Impactos Severos do Programa Remessa Conforme
A Diretoria Econômico-Financeira (Diefi) dos Correios divulgou um documento que aponta falhas estruturais da empresa, acentuadas pela introdução do programa “Remessa Conforme”. Este programa, que começou a vigorar em 2023, expôs uma significativa redução na participação de mercado dos Correios nas encomendas internacionais.
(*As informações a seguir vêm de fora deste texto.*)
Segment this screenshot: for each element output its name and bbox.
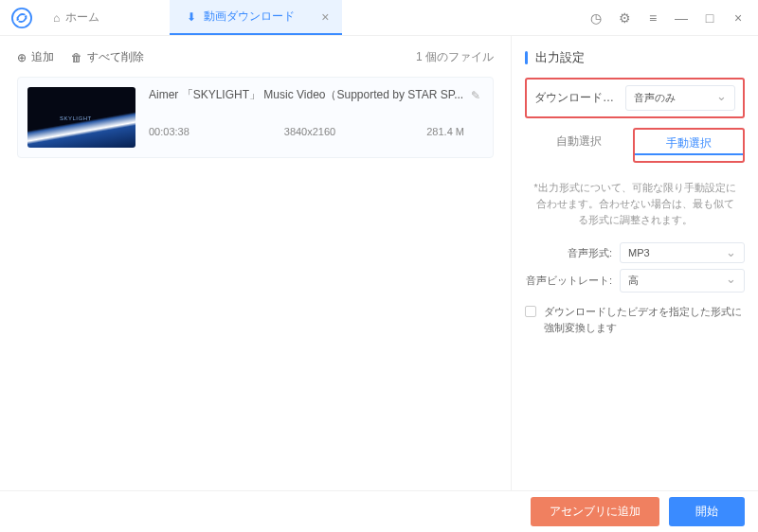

Antes, a empresa detinha um quase monopólio nesse segmento, mas a situação mudou drasticamente. Segundo o relatório, a falta de um reposicionamento estratégico diante das mudanças de comportamento da sociedade fica evidente. A diretora Loiane de Carvalho Bezerra de Macedo, responsável pelo documento, ressaltou que a queda na participação de mercado reflete a incapacidade da empresa de se adaptar às novas exigências do comércio internacional.
O programa, que estabelece a cobrança de um imposto de importação de 20% sobre compras internacionais de até US$ 50, até então isentas, ficou popularmente conhecido como a “taxa das blusinhas”. Essa medida trouxe uma nova dinâmica ao mercado, permitindo que empresas de transporte assumam o frete de mercadorias internacionais, sem depender exclusivamente dos Correios, como ocorria anteriormente.
Perda de Receita e Queda no Transporte de Encomendas
Essa transformação teve um impacto direto nas finanças da estatal. Um estudo realizado no início do ano revelou uma perda de receita de R$ 2,2 bilhões após a implementação do programa. As demonstrações financeiras referentes ao terceiro trimestre de 2025 indicam que a empresa arrecadou R$ 12,3 bilhões, o que representa uma queda de 12,7% (R$ 1,8 bilhão) em comparação ao mesmo período do ano anterior, que havia gerado R$ 14,1 bilhões. Em relação a postagens internacionais, a redução foi ainda mais acentuada, com a receita caindo de R$ 3,2 bilhões nos primeiros nove meses de 2024 para apenas R$ 1,1 bilhão no mesmo intervalo de 2025.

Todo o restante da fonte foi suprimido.